Острота и глубина кризиса, охватившего Римскую империю в III в., доказывается также и тем, что его проявления затрагивали не толь­ко отживающие свой век рабовладельческие отношения, но и лишь набирающие силы ростки новых экономических отношений, в том числе колонатские отношения. Имеющиеся в нашем распоряжении сведения о положении колонов анализирует В. С. Сергеев: «Об ухуд­шении экономического и правового положения колонов свидетель­ствуют дошедшие до нас петиции колонов императорских сальтусов, относящиеся к концу II и III в., т. е. к началу кризиса. В своих петициях колоны обращаются к высшей инстанции, к «священной особе» императора, с жалобами на злоупотребления властью и име­нем императора. Одна из такого рода петиций на имя императора Коммода дошла до нас в виде надписи, вырезанной на камне и по­ставленной в Бурунитанском сальтусе, в Африке... Эта петиция за­служивает внимания, так как она вводит нас во внутренние порядки поместий и знакомит с положением колонов и рабов. В своей пети­ции колоны названного сальтуса жалуются на обиды и угнетения со стороны кондуктора Аллия Максима. Кондуктор, заявляют колоны, вызвал в поместье солдат ближайшего гарнизона, схватил и мучил некотрых подчиненных ему колонов, в том числе и римских граж­дан, других наказал розгами, третьих бросил в тюрьму. Несправед­ливость подобного поступка и злоупотребления властью само со­бою очевидны. Очевидно также и нарушение «поместного устава», вырезанного на медной доске, выставленной на видном месте, и под­твержденного уполномоченным самого императора (прокуратором). В конце петиции колоны указывают, что, сознавая свое бессилие, они обращаются со всепокорнейшей просьбой к самой высшей ин­станции — римскому императору, прося его защитить их от произ­вола и насилия главного арендатора и его слуг. «Помоги нам, маленьким людям! Мы, ничтожные деревенские лю­дишки, тяжелым трудом своих рук поддерживающие свое существо­вание, не можем сравняться у твоих прокураторов с влиятельней­шим, безмерно щедрым кондуктором... Сжалься и своим священным рескриптом удостой предписать, чтобы мы давали не больше, чем должны согласно «закону Адриана» и письменным распоряжениям твоих прокураторов, чтобы благодаря твоему величеству мы, твои колоны, рожденные в твоих сальтусах, не притеснялись кондуктора­ми и их слугами».

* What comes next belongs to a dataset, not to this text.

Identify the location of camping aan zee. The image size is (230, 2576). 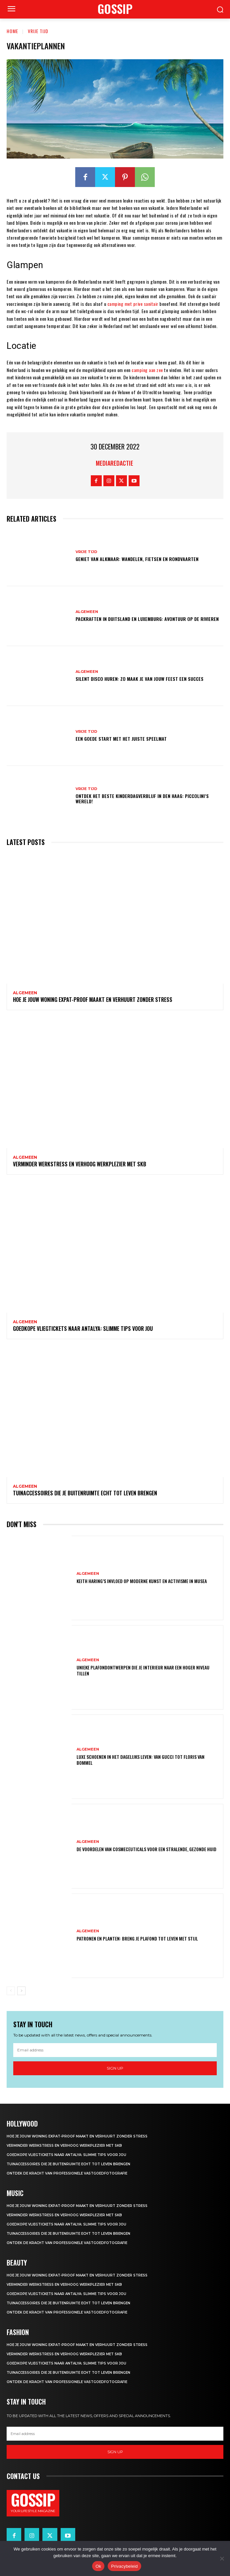
(147, 369). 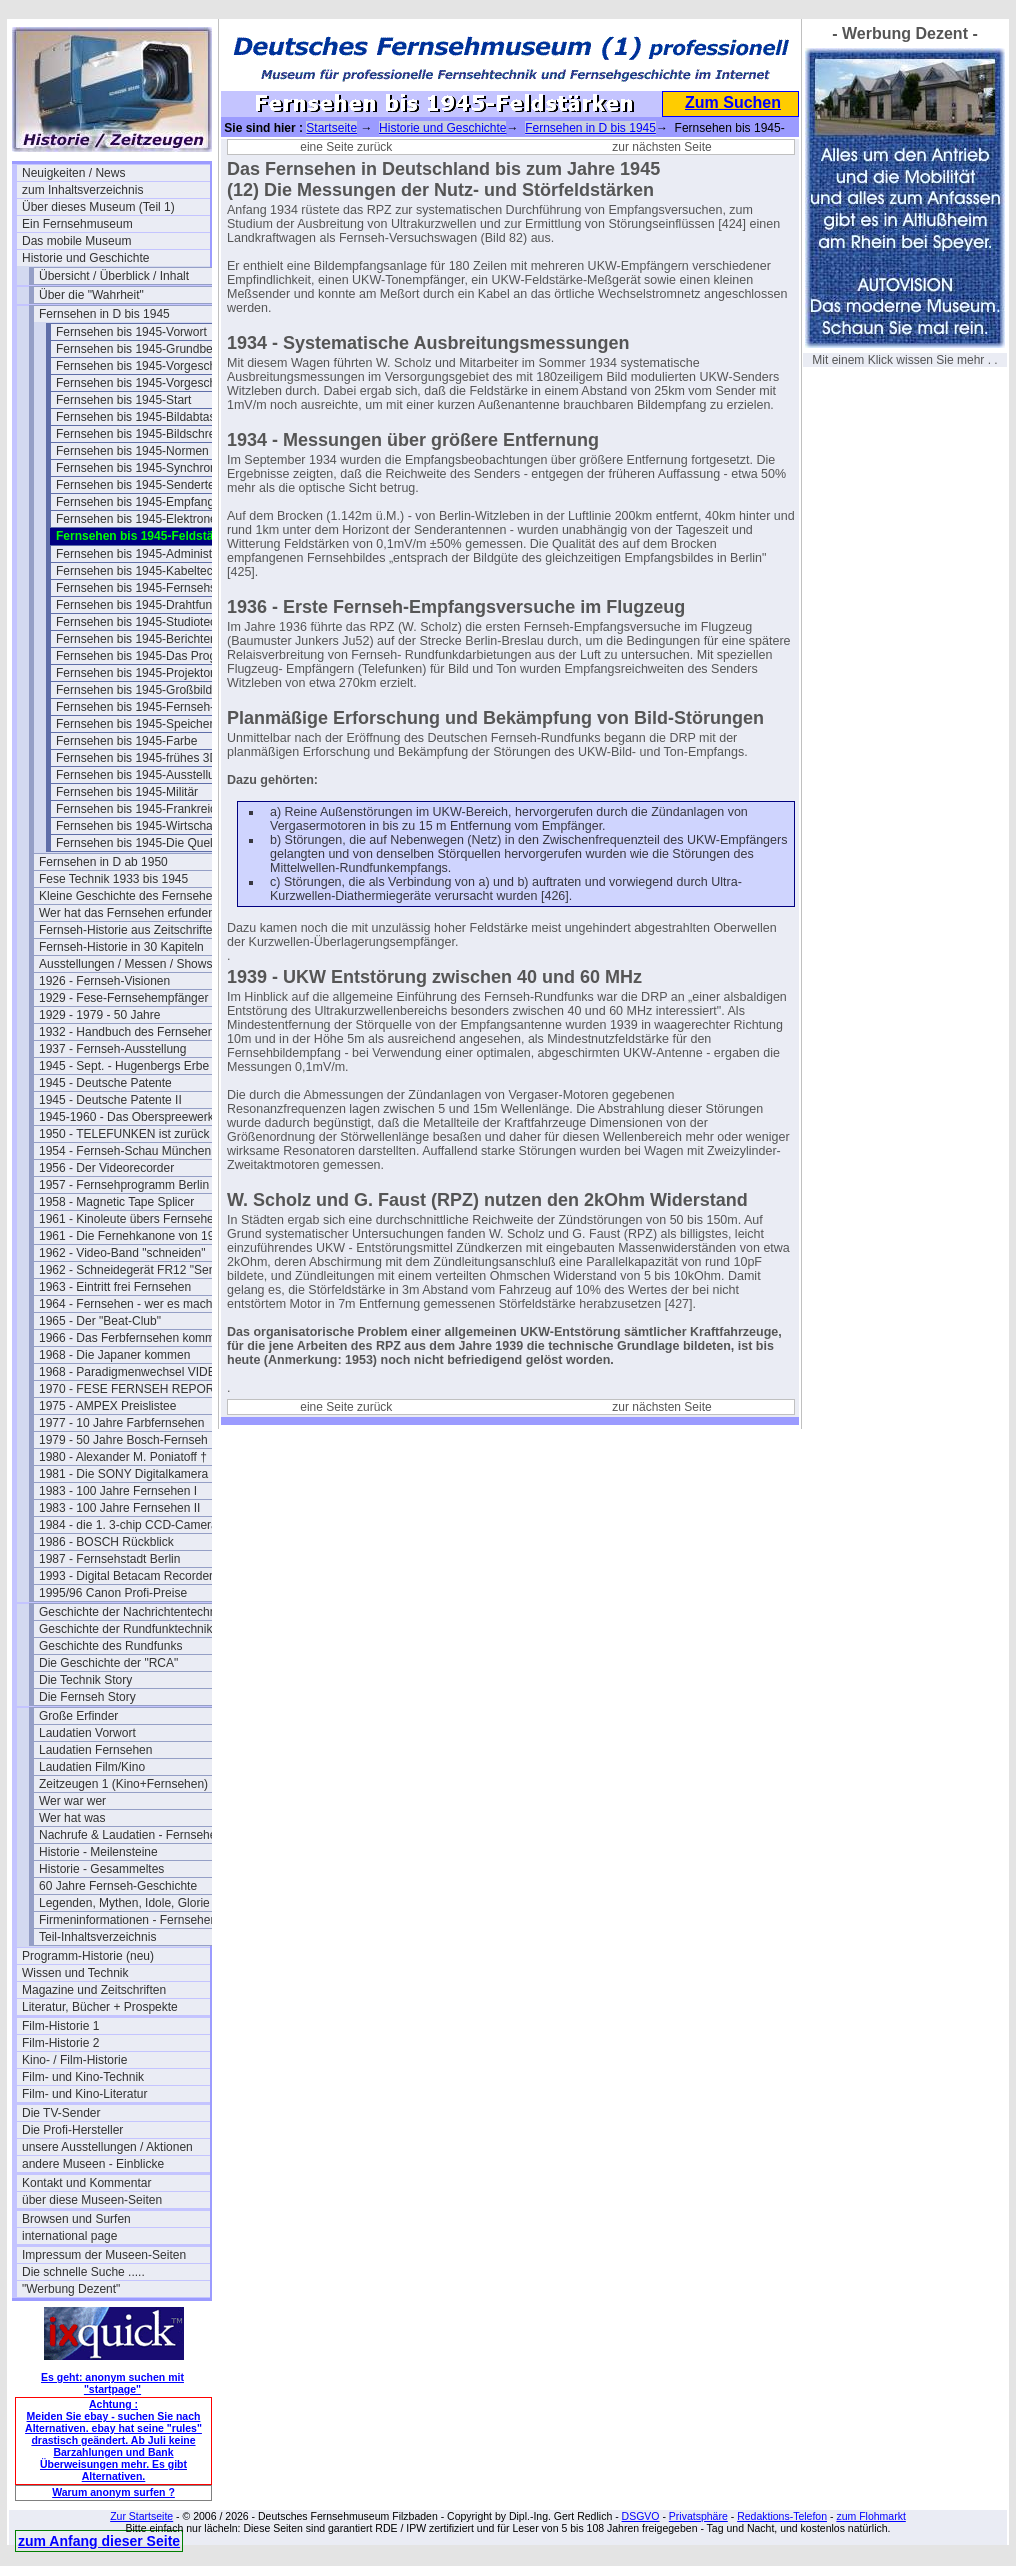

В дополнение к петиции африканских колонов можно привести еще другую петицию колонов одного из малоазиатских сальтусов, отно­сящуюся ко времени Филиппа Аравитянина (середина III в.).

«В счастливейшие времена вашего царствования, — так начинается петиция, — добродетельнейший и счастливейший из императоров, когда все наслаждаются миром и спокойствием вследствие прекра­щения всех зол и притеснений, лишь мы одни терпим несправедли­вости, совершенно не свойственные нашему времени. Мы, обитате­ли одного из ваших поместий, святейший государь, целой общиной обращаемся за помощью к вашему величеству. Нас неслыханно уг­нетают и пьют из нас все соки те, кому, казалось бы, более всего над­лежало заботиться о нашей защите. Солдаты, офицеры, влиятельные люди (династы) отрывают нас от работы, реквизируют рабочий скот, совершают беззаконные, недозволенные им вещи. По их вине мы тер­пим страшные, необычайные обиды и притеснения» (Сергеев В. С. Очерки по истории Древнего Рима. Т. II. М., 1938. С. 626—627).